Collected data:
- Opening Delimiter -

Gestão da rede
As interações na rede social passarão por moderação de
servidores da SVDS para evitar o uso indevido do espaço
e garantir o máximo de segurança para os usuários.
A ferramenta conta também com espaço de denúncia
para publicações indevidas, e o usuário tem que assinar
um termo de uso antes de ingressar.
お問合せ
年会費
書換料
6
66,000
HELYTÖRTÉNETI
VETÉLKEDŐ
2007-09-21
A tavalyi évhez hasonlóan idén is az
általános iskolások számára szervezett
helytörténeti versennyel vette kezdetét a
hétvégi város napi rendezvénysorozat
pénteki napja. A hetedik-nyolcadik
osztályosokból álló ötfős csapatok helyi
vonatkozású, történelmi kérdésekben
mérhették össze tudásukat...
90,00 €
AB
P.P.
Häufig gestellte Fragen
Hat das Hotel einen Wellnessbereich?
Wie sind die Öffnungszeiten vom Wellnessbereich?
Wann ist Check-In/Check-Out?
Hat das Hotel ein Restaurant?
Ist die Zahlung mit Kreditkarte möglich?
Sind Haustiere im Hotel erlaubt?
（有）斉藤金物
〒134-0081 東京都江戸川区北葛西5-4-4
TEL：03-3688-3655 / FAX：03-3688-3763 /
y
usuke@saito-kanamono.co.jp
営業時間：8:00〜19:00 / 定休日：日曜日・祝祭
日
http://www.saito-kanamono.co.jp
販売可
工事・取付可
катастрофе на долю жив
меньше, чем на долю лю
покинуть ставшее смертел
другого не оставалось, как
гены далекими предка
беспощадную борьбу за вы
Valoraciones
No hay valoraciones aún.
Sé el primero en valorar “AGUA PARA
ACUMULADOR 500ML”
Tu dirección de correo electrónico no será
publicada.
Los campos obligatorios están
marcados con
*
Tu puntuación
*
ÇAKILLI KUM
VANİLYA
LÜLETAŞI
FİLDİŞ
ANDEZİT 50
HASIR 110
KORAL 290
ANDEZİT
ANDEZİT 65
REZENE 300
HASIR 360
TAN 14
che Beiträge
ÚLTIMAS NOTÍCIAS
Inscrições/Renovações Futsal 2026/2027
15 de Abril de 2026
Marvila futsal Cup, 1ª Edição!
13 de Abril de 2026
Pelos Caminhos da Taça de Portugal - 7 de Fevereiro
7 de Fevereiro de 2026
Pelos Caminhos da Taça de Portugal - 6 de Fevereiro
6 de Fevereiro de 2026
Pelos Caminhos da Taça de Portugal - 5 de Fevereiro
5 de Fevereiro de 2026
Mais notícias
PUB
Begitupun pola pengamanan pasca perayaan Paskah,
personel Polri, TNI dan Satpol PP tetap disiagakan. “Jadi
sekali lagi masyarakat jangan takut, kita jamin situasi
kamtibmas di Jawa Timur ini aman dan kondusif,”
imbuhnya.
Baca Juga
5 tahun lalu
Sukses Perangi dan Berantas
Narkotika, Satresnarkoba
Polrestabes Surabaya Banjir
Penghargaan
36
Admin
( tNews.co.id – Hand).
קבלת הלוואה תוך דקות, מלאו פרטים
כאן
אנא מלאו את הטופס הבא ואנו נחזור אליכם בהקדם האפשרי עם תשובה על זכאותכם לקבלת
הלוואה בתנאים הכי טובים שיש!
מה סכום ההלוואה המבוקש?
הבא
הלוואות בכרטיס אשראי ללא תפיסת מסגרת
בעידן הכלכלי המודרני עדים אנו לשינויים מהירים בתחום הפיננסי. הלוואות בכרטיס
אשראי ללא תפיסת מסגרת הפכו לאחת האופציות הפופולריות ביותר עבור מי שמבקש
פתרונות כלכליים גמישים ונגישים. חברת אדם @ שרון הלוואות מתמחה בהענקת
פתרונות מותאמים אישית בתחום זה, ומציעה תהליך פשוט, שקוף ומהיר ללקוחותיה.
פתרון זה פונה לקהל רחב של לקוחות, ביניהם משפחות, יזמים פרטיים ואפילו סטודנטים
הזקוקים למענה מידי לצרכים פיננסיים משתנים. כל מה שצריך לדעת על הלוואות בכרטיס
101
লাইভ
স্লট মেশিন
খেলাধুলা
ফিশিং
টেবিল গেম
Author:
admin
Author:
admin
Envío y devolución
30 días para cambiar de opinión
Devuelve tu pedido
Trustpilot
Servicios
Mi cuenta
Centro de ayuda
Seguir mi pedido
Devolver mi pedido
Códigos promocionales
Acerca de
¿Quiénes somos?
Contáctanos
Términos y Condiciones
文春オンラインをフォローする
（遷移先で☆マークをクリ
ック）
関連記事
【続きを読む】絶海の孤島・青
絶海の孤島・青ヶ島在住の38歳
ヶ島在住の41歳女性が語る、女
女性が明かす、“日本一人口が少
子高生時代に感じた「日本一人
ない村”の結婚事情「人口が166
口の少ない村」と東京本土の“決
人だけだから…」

- Closing Delimiter -

*Exercise directions*. From the records above, transcribe exactly the run of lines that opens with the line holding "sekali lagi masyarakat" and closes with the line holding "הלוואות בכרטיס אשראי ללא תפיסת מסגרת", both included.

*Finished task*.
sekali lagi masyarakat jangan takut, kita jamin situasi
kamtibmas di Jawa Timur ini aman dan kondusif,”
imbuhnya.
Baca Juga
5 tahun lalu
Sukses Perangi dan Berantas
Narkotika, Satresnarkoba
Polrestabes Surabaya Banjir
Penghargaan
36
Admin
( tNews.co.id – Hand).
קבלת הלוואה תוך דקות, מלאו פרטים
כאן
אנא מלאו את הטופס הבא ואנו נחזור אליכם בהקדם האפשרי עם תשובה על זכאותכם לקבלת
הלוואה בתנאים הכי טובים שיש!
מה סכום ההלוואה המבוקש?
הבא
הלוואות בכרטיס אשראי ללא תפיסת מסגרת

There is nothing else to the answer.